Sen. Key: Session Successful For Schools
The passage of a new school choice law was this session’s most important education-related measure, according to Sen. Johnny Key, R-Mountain Home, chairman of the Senate Education Committee.
Unlike the state’s previous school choice law, Act 1227 does not take into account a student’s race, though schools under a desegregation court order are exempt.
Nearly 16,000 students are attending a district other than the one where they live, but the state’s previous school choice law said that non-resident students could not transfer to a district where there was a higher percentage of the student’s race. The provision was meant to prevent white flight.
A group of parents in Malvern sued in order to transfer their children to nearby schools. A district court last year found the race-based provisions to be unconstitutional, but the case was under appeal. Under the district court’s decision, there had been no school choice option for Arkansas students until the Eighth Circuit Court of Appeals rendered its decision.

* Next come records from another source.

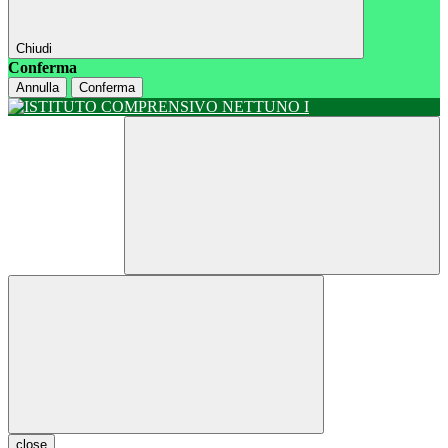
Chiudi
Conferma
Annulla
Conferma
close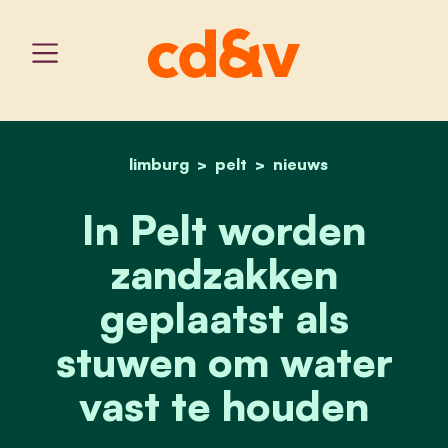
limburg
pelt
home
in pelt worden zandzakke
nieuws
In Pelt worden
zandzakken
geplaatst als
stuwen om water
vast te houden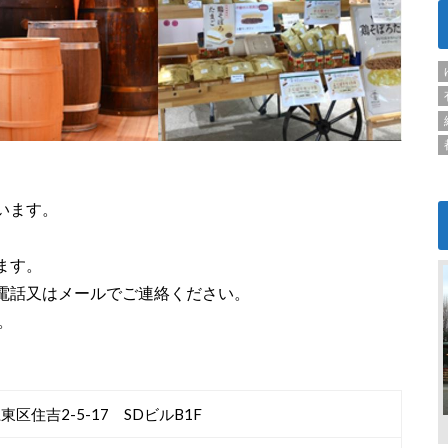
います。
ます。
電話又はメールでご連絡ください。
。
東区住吉2-5-17 SDビルB1F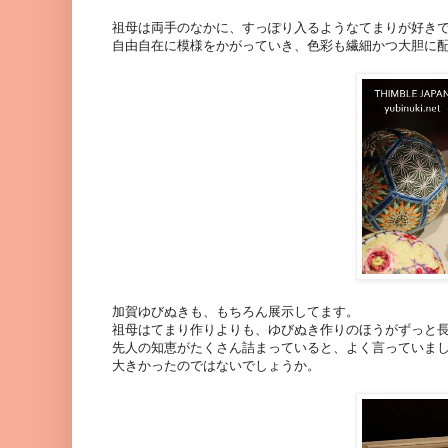
祖母は両手のなかに、すっぽり入るようなてまりが好き
自由自在に模様をかがっていき、色彩も繊細かつ大胆に
加賀ゆびぬきも、もちろん展示してます。
祖母はてまり作りよりも、ゆびぬき作りのほうがずっと
先人の知恵がたくさん詰まっていると、よく言っていま
大きかったのではないでしょうか。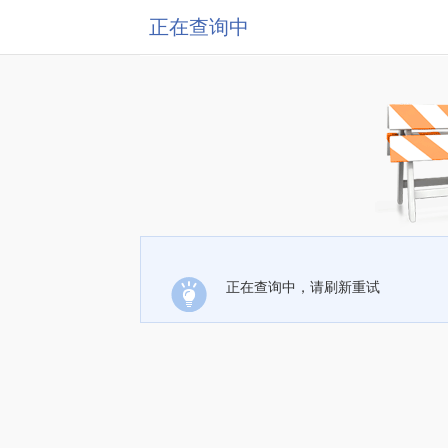
正在查询中
正在查询中，请刷新重试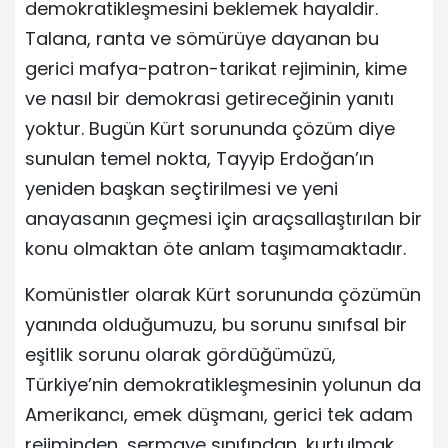
demokratikleşmesini beklemek hayaldir.
Talana, ranta ve sömürüye dayanan bu
gerici mafya-patron-tarikat rejiminin, kime
ve nasıl bir demokrasi getireceğinin yanıtı
yoktur. Bugün Kürt sorununda çözüm diye
sunulan temel nokta, Tayyip Erdoğan’ın
yeniden başkan seçtirilmesi ve yeni
anayasanın geçmesi için araçsallaştırılan bir
konu olmaktan öte anlam taşımamaktadır.
Komünistler olarak Kürt sorununda çözümün
yanında olduğumuzu, bu sorunu sınıfsal bir
eşitlik sorunu olarak gördüğümüzü,
Türkiye’nin demokratikleşmesinin yolunun da
Amerikancı, emek düşmanı, gerici tek adam
rejiminden, sermaye sınıfından, kurtulmak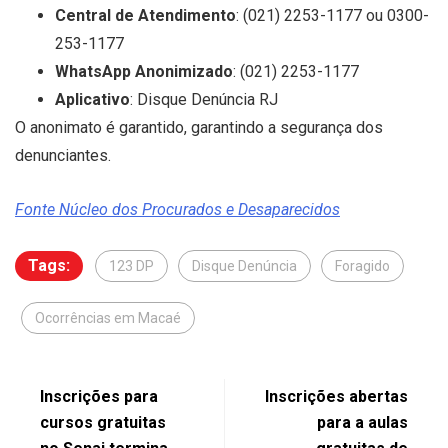
Central de Atendimento
: (021) 2253-1177 ou 0300-
253-1177
WhatsApp Anonimizado
: (021) 2253-1177
Aplicativo
: Disque Denúncia RJ
O anonimato é garantido, garantindo a segurança dos
denunciantes.
Fonte Núcleo dos Procurados e Desaparecidos
Tags:
123 DP
Disque Denúncia
Foragido
Ocorrências em Macaé
Inscrições para
Inscrições abertas
cursos gratuitas
para a aulas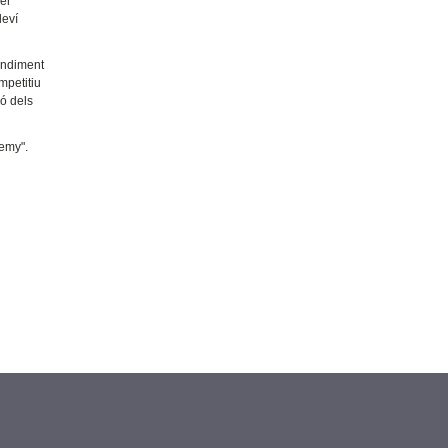
per
leví
rendiment
mpetitiu
ió dels
demy".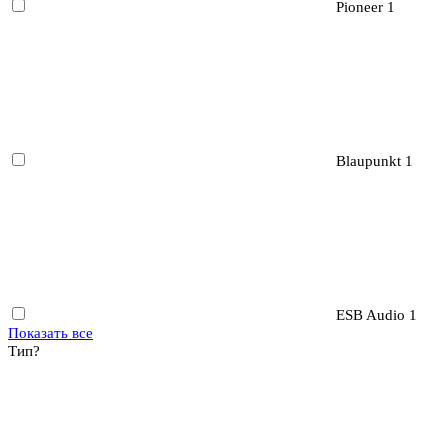
Pioneer
1
Blaupunkt
1
ESB Audio
1
Показать все
Тип
?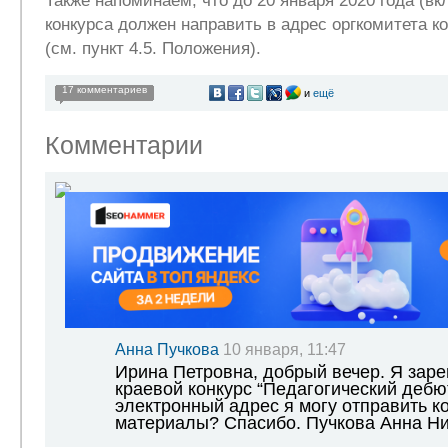
Также напоминаем, что до 20 января 2020 года (в
конкурса должен направить в адрес оргкомитета к
(см. пункт 4.5. Положения).
17 комментариев
и
ещё
Комментарии
Анна Пучкова
10 января, 11:47
Ирина Петровна, добрый вечер. Я заре
краевой конкурс “Педагогический дебют
электронный адрес я могу отправить к
материалы? Спасибо. Пучкова Анна Ни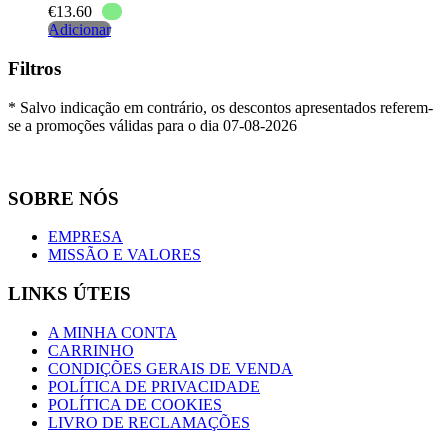
€
13.60
Adicionar
Filtros
* Salvo indicação em contrário, os descontos apresentados referem-
se a promoções válidas para o dia 07-08-2026
SOBRE NÓS
EMPRESA
MISSÃO E VALORES
LINKS ÚTEIS
A MINHA CONTA
CARRINHO
CONDIÇÕES GERAIS DE VENDA
POLÍTICA DE PRIVACIDADE
POLÍTICA DE COOKIES
LIVRO DE RECLAMAÇÕES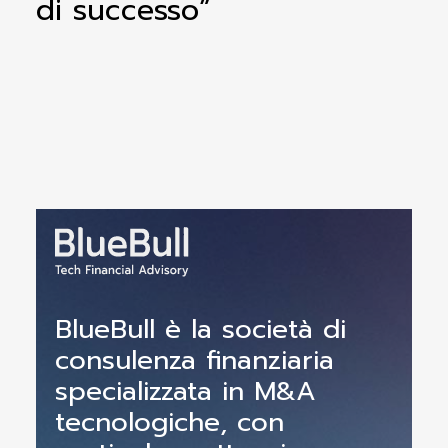
di successo”
BlueBull è la società di
consulenza finanziaria
specializzata in M&A
tecnologiche, con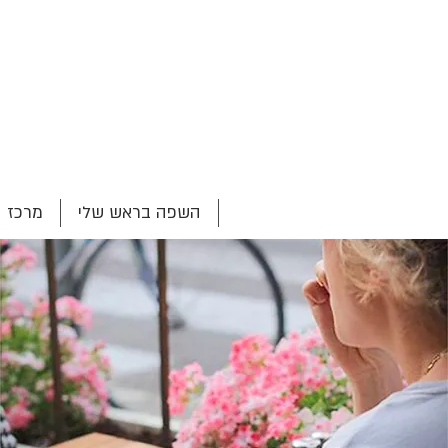
השפה בראש שלי
מרכז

Key said in an interview with Talk Business that Act 1227 passed despite the objections of many who would have preferred more guidance from the Eighth Circuit.
“That was the mantra by many folks was to wait,” he said. “I think the Governor’s office would have preferred to wait. The AG’s office, all the education establishment said we just need to wait on the Eighth Circuit to rule. And the fact that we were able to get to a compromise and make a school choice law happen, I think’s pretty significant. I am proud of that fact that we were able as a body to get to that point.”
Key’s bill originally allowed unfettered school choice options except when a district was under a desegregation order. However, opponents argued in testimony that such an open choice law would result in resegregation in parts of Arkansas, so Key amended it to address those concerns.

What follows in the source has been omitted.